Exercise instructions: The finished copy should hold every entry exactly as given, and no pictures.

(Dataset entries)
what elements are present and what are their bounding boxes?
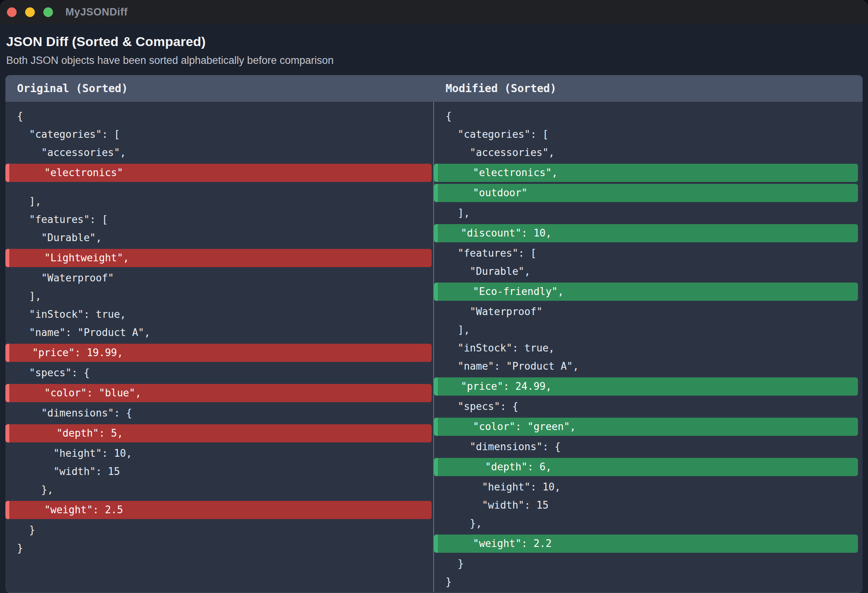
code-line: "inStock": true, bbox=[434, 339, 863, 357]
diff-row-added: "color": "green", bbox=[434, 418, 858, 436]
code-line: } bbox=[434, 555, 863, 573]
diff-row-removed: "electronics" bbox=[5, 164, 432, 182]
minimize-button[interactable] bbox=[25, 7, 35, 17]
diff-row-added: "weight": 2.2 bbox=[434, 535, 858, 553]
code-line: "accessories", bbox=[434, 144, 863, 162]
diff-row-removed: "color": "blue", bbox=[5, 384, 432, 402]
modified-pane[interactable]: { "categories": [ "accessories", "electr… bbox=[434, 102, 863, 593]
code-line: "specs": { bbox=[434, 398, 863, 416]
code-line: { bbox=[434, 107, 863, 125]
diff-row-added: "outdoor" bbox=[434, 184, 858, 202]
code-line: ], bbox=[434, 204, 863, 222]
code-line: } bbox=[5, 539, 433, 557]
code-line: ], bbox=[5, 287, 433, 305]
code-line: "specs": { bbox=[5, 364, 433, 382]
diff-row-added: "Eco-friendly", bbox=[434, 283, 858, 301]
code-line: "categories": [ bbox=[5, 125, 433, 144]
diff-row-added: "discount": 10, bbox=[434, 224, 858, 242]
app-window: MyJSONDiff JSON Diff (Sorted & Compared)… bbox=[0, 0, 868, 593]
page-subtitle: Both JSON objects have been sorted alpha… bbox=[6, 55, 862, 67]
code-line: "height": 10, bbox=[5, 444, 433, 463]
code-line: "inStock": true, bbox=[5, 305, 433, 324]
diff-row-removed: "Lightweight", bbox=[5, 249, 432, 267]
code-line: { bbox=[5, 107, 433, 125]
diff-row-added: "depth": 6, bbox=[434, 458, 858, 476]
code-line: } bbox=[434, 573, 863, 591]
code-line: "features": [ bbox=[5, 211, 433, 229]
code-line: "height": 10, bbox=[434, 478, 863, 496]
code-line: "width": 15 bbox=[5, 463, 433, 481]
code-line: }, bbox=[434, 514, 863, 533]
code-line: ], bbox=[434, 321, 863, 339]
original-panel-title: Original (Sorted) bbox=[5, 75, 434, 102]
code-line: "categories": [ bbox=[434, 125, 863, 144]
diff-body: { "categories": [ "accessories", "electr… bbox=[5, 102, 863, 593]
diff-spacer bbox=[5, 184, 433, 192]
diff-container: Original (Sorted) Modified (Sorted) { "c… bbox=[5, 75, 863, 593]
code-line: "Waterproof" bbox=[434, 303, 863, 321]
code-line: "dimensions": { bbox=[434, 438, 863, 456]
code-line: } bbox=[5, 521, 433, 539]
code-line: "dimensions": { bbox=[5, 404, 433, 422]
code-line: "name": "Product A", bbox=[5, 324, 433, 342]
zoom-button[interactable] bbox=[43, 7, 53, 17]
diff-row-added: "price": 24.99, bbox=[434, 377, 858, 396]
code-line: "accessories", bbox=[5, 144, 433, 162]
diff-row-removed: "weight": 2.5 bbox=[5, 501, 432, 519]
page-header: JSON Diff (Sorted & Compared) Both JSON … bbox=[0, 24, 868, 67]
code-line: "features": [ bbox=[434, 244, 863, 262]
titlebar: MyJSONDiff bbox=[0, 0, 868, 24]
code-line: "Durable", bbox=[434, 262, 863, 281]
close-button[interactable] bbox=[7, 7, 17, 17]
modified-panel-title: Modified (Sorted) bbox=[434, 75, 863, 102]
traffic-lights bbox=[7, 7, 53, 17]
window-title: MyJSONDiff bbox=[65, 6, 128, 18]
page-title: JSON Diff (Sorted & Compared) bbox=[6, 34, 862, 49]
code-line: "Durable", bbox=[5, 229, 433, 247]
code-line: ], bbox=[5, 192, 433, 211]
diff-row-removed: "depth": 5, bbox=[5, 424, 432, 442]
code-line: "Waterproof" bbox=[5, 269, 433, 287]
code-line: "name": "Product A", bbox=[434, 357, 863, 375]
original-pane[interactable]: { "categories": [ "accessories", "electr… bbox=[5, 102, 434, 593]
diff-header: Original (Sorted) Modified (Sorted) bbox=[5, 75, 863, 102]
diff-row-added: "electronics", bbox=[434, 164, 858, 182]
diff-row-removed: "price": 19.99, bbox=[5, 344, 432, 362]
code-line: "width": 15 bbox=[434, 496, 863, 514]
code-line: }, bbox=[5, 481, 433, 499]
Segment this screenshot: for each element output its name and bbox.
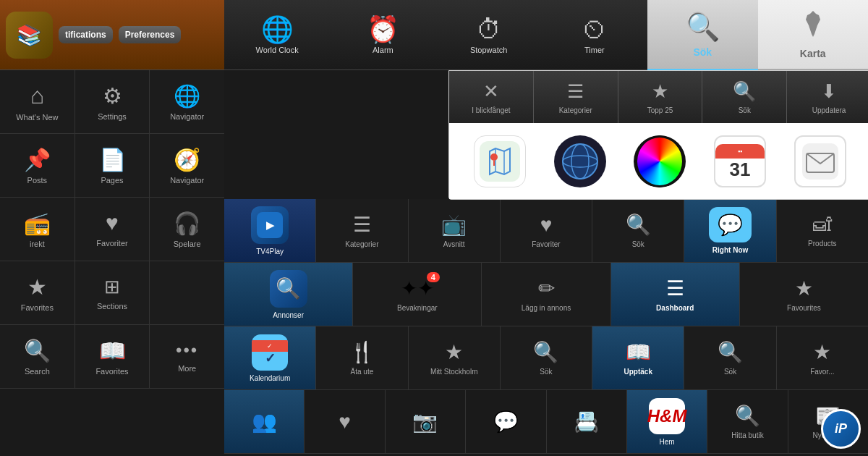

Task response:
what elements are present and what are their bounding boxes?
code-line: "inStock": true, bbox=[434, 339, 863, 357]
diff-row-added: "color": "green", bbox=[434, 418, 858, 436]
code-line: } bbox=[434, 555, 863, 573]
diff-row-removed: "electronics" bbox=[5, 164, 432, 182]
minimize-button[interactable] bbox=[25, 7, 35, 17]
diff-row-added: "weight": 2.2 bbox=[434, 535, 858, 553]
code-line: "accessories", bbox=[434, 144, 863, 162]
diff-row-removed: "color": "blue", bbox=[5, 384, 432, 402]
modified-pane[interactable]: { "categories": [ "accessories", "electr… bbox=[434, 102, 863, 593]
code-line: "specs": { bbox=[434, 398, 863, 416]
code-line: { bbox=[434, 107, 863, 125]
diff-row-added: "outdoor" bbox=[434, 184, 858, 202]
code-line: ], bbox=[434, 204, 863, 222]
code-line: } bbox=[5, 539, 433, 557]
code-line: ], bbox=[5, 287, 433, 305]
code-line: "specs": { bbox=[5, 364, 433, 382]
diff-row-added: "Eco-friendly", bbox=[434, 283, 858, 301]
code-line: "categories": [ bbox=[5, 125, 433, 144]
diff-row-added: "discount": 10, bbox=[434, 224, 858, 242]
app-window: MyJSONDiff JSON Diff (Sorted & Compared)… bbox=[0, 0, 868, 593]
page-subtitle: Both JSON objects have been sorted alpha… bbox=[6, 55, 862, 67]
code-line: "height": 10, bbox=[5, 444, 433, 463]
code-line: "inStock": true, bbox=[5, 305, 433, 324]
diff-row-removed: "Lightweight", bbox=[5, 249, 432, 267]
code-line: { bbox=[5, 107, 433, 125]
diff-row-added: "depth": 6, bbox=[434, 458, 858, 476]
code-line: } bbox=[434, 573, 863, 591]
code-line: "features": [ bbox=[5, 211, 433, 229]
code-line: "height": 10, bbox=[434, 478, 863, 496]
code-line: "width": 15 bbox=[5, 463, 433, 481]
code-line: }, bbox=[434, 514, 863, 533]
code-line: ], bbox=[434, 321, 863, 339]
original-panel-title: Original (Sorted) bbox=[5, 75, 434, 102]
code-line: "categories": [ bbox=[434, 125, 863, 144]
diff-body: { "categories": [ "accessories", "electr… bbox=[5, 102, 863, 593]
diff-spacer bbox=[5, 184, 433, 192]
diff-container: Original (Sorted) Modified (Sorted) { "c… bbox=[5, 75, 863, 593]
code-line: "Waterproof" bbox=[434, 303, 863, 321]
code-line: "dimensions": { bbox=[434, 438, 863, 456]
code-line: } bbox=[5, 521, 433, 539]
code-line: "dimensions": { bbox=[5, 404, 433, 422]
code-line: "name": "Product A", bbox=[5, 324, 433, 342]
zoom-button[interactable] bbox=[43, 7, 53, 17]
diff-row-added: "price": 24.99, bbox=[434, 377, 858, 396]
code-line: "accessories", bbox=[5, 144, 433, 162]
diff-row-removed: "weight": 2.5 bbox=[5, 501, 432, 519]
page-header: JSON Diff (Sorted & Compared) Both JSON … bbox=[0, 24, 868, 67]
code-line: "features": [ bbox=[434, 244, 863, 262]
titlebar: MyJSONDiff bbox=[0, 0, 868, 24]
code-line: "Durable", bbox=[434, 262, 863, 281]
close-button[interactable] bbox=[7, 7, 17, 17]
modified-panel-title: Modified (Sorted) bbox=[434, 75, 863, 102]
traffic-lights bbox=[7, 7, 53, 17]
window-title: MyJSONDiff bbox=[65, 6, 128, 18]
page-title: JSON Diff (Sorted & Compared) bbox=[6, 34, 862, 49]
code-line: "Durable", bbox=[5, 229, 433, 247]
code-line: ], bbox=[5, 192, 433, 211]
diff-row-removed: "depth": 5, bbox=[5, 424, 432, 442]
code-line: "Waterproof" bbox=[5, 269, 433, 287]
code-line: "name": "Product A", bbox=[434, 357, 863, 375]
original-pane[interactable]: { "categories": [ "accessories", "electr… bbox=[5, 102, 434, 593]
diff-header: Original (Sorted) Modified (Sorted) bbox=[5, 75, 863, 102]
diff-row-added: "electronics", bbox=[434, 164, 858, 182]
diff-row-removed: "price": 19.99, bbox=[5, 344, 432, 362]
code-line: "width": 15 bbox=[434, 496, 863, 514]
code-line: }, bbox=[5, 481, 433, 499]
Segment this screenshot: for each element output its name and bbox.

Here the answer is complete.